Looking at the native versions, the numbers change again. Now Spring seems to have a slightly lower response time and higher throughput overall. However, looking at all the numbers, we can see that the difference is too small to define any clear winner:
(Spring Boot Native)
5.4. Connecting the Dots
All things considered, both frameworks proved to be great options for implementing Java applications.
The native apps have shown to be fast, with low resource consumption, making them excellent choices for serverless, short-living applications and environments where low resource consumption is critical.

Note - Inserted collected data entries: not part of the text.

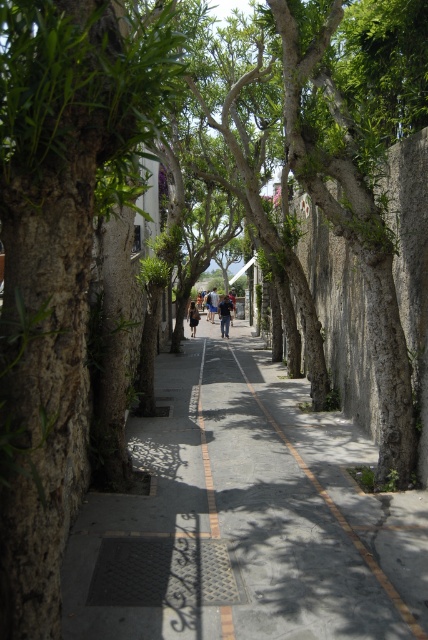 You are standing at the entrance of the pathway and see the dark blue denim jacket at center lying on the ground. If you walk straight ahead along the pathway, will the jacket come into your direct line of sight before you reach the stone walls on the right side?

The dark blue denim jacket at center is located at point (x=225, y=316), which is near the center of the pathway. Since the stone walls are on one side, walking straight ahead would keep the jacket in your direct line of sight as you move forward. However, the question specifies whether the jacket comes into your line of sight before reaching the stone walls. Without specific distance information between the jacket and the walls, it is impossible to determine this definitively. The jacket is centrally placed,

You are a delivery person carrying a package and need to place it on the ground. You see the smooth concrete pavement at center and the light brown leather jacket at center. Which surface is closer to you?

The light brown leather jacket at center is closer to you since it is only 0.9 feet away from the smooth concrete pavement at center, which is 99.10 feet away.

Based on the photo, you are a delivery person carrying a large box that is 1.8 meters long. You need to walk along the narrow pedestrian pathway shown in the image. The pathway has a smooth concrete pavement at center and a dark blue denim jacket at center. Can you pass through the pathway without the box hitting any obstacles?

The smooth concrete pavement at center and dark blue denim jacket at center are 17.99 meters apart. Since the distance between them is greater than the length of your box, you can pass through the pathway without the box hitting any obstacles. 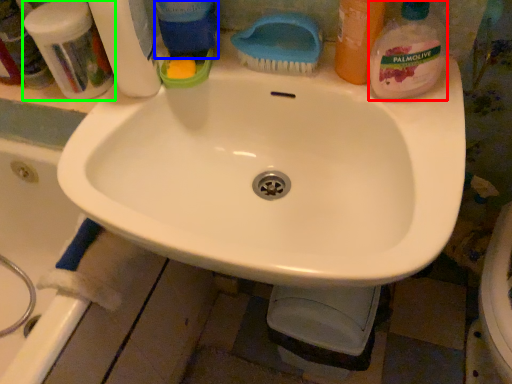 Question: Based on their relative distances, which object is farther from cleaning product (highlighted by a red box)? Choose from cleaning product (highlighted by a blue box) and toiletry (highlighted by a green box).

Choices:
 (A) cleaning product
 (B) toiletry

Answer: (B) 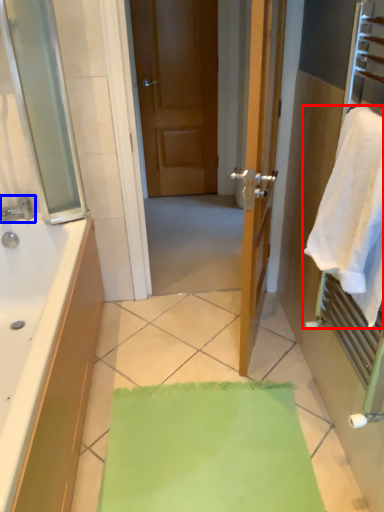 Question: Which object is further to the camera taking this photo, towel (highlighted by a red box) or tap (highlighted by a blue box)?

Choices:
 (A) towel
 (B) tap

Answer: (B) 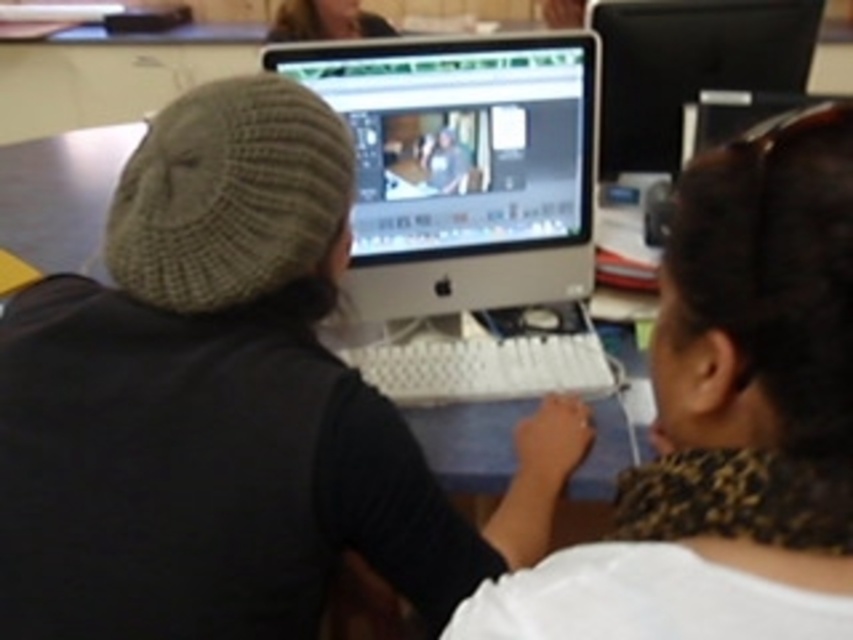 You are a photographer setting up a shoot in this scene. You need to place a small prop exactly at the point marked as point (x=729, y=419). What object is located at that point?

The white textured sweater at center is located at point (x=729, y=419).

Based on the scene described, where is the satin white monitor at center in relation to the smooth skin face at upper center?

The satin white monitor at center is to the right of the smooth skin face at upper center.

You are a photographer standing at the edge of the desk. You see the point at coordinates (729, 419) and the white textured sweater at center. Which object is closer to the edge of the desk?

The white textured sweater at center is located at the point (729, 419), so they are the same location. Therefore, neither is closer because they are at the same spot.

On the other hand, the JVM apps seem to have more overhead, but excellent stability and high throughput over time, which is ideal for robust, long-living applications.
Finally, all of the versions have robust performance when compared, at least for our example. The difference is so tiny that we can say they have similar performance. Of course, we can argue that the JVM versions handled the heavy load better in terms of throughput, while consuming more resources, and the native versions consumed less. However, this difference may not even be relevant depending on the use case.
Finally, we should note that in the Spring application, we had to switch the DB driver because the one recommended by the documentation had an issue. In contrast, Quarkus worked out of the box without any problems.
In this article, we compared the Spring Boot and Quarkus frameworks and their different deployment modes, JVM and Native. We also explored some other metrics and aspects of those applications. As usual, the code for the test application and scripts used to test them are available over on GitHub.